Required work →
Pull out each line of the data that includes the word "after".

Source data →
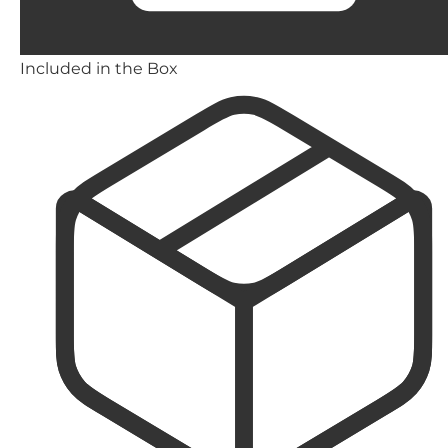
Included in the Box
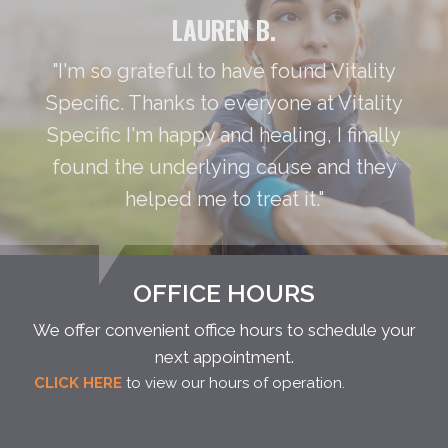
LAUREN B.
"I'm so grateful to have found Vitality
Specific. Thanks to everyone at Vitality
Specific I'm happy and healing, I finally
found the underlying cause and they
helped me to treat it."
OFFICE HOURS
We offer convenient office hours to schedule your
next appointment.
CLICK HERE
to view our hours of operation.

* * *

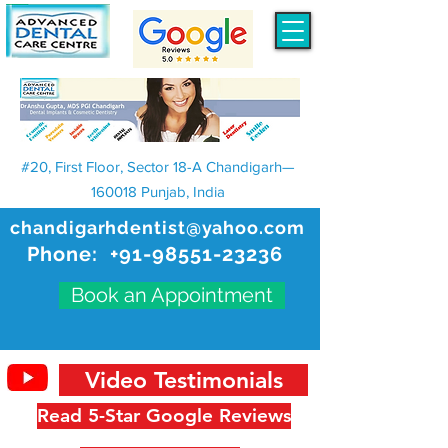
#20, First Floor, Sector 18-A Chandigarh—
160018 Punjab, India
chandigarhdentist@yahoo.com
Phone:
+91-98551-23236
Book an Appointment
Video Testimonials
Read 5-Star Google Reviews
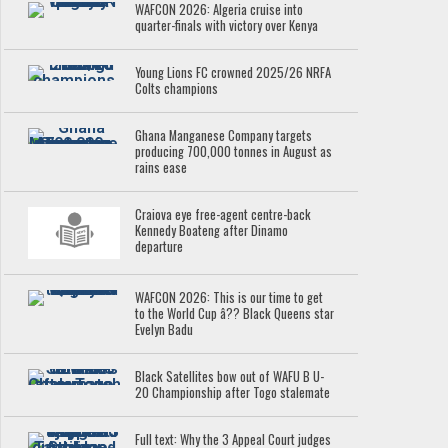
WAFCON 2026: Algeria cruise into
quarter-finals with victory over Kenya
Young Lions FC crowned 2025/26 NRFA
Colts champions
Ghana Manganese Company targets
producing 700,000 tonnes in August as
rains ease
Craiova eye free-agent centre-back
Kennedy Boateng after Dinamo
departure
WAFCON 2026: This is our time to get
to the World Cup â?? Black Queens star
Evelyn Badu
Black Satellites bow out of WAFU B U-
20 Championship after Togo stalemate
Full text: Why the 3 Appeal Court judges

--

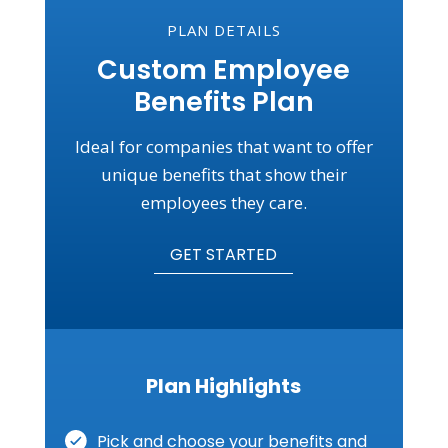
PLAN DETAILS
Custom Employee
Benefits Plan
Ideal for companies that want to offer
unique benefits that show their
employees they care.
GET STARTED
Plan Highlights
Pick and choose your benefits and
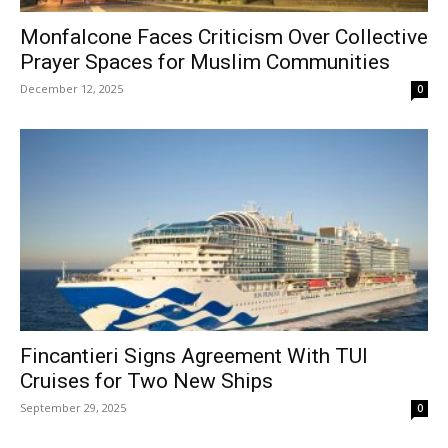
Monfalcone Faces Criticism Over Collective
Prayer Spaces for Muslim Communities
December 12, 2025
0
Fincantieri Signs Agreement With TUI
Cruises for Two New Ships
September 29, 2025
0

The answer →
Kennedy Boateng after Dinamo
20 Championship after Togo stalemate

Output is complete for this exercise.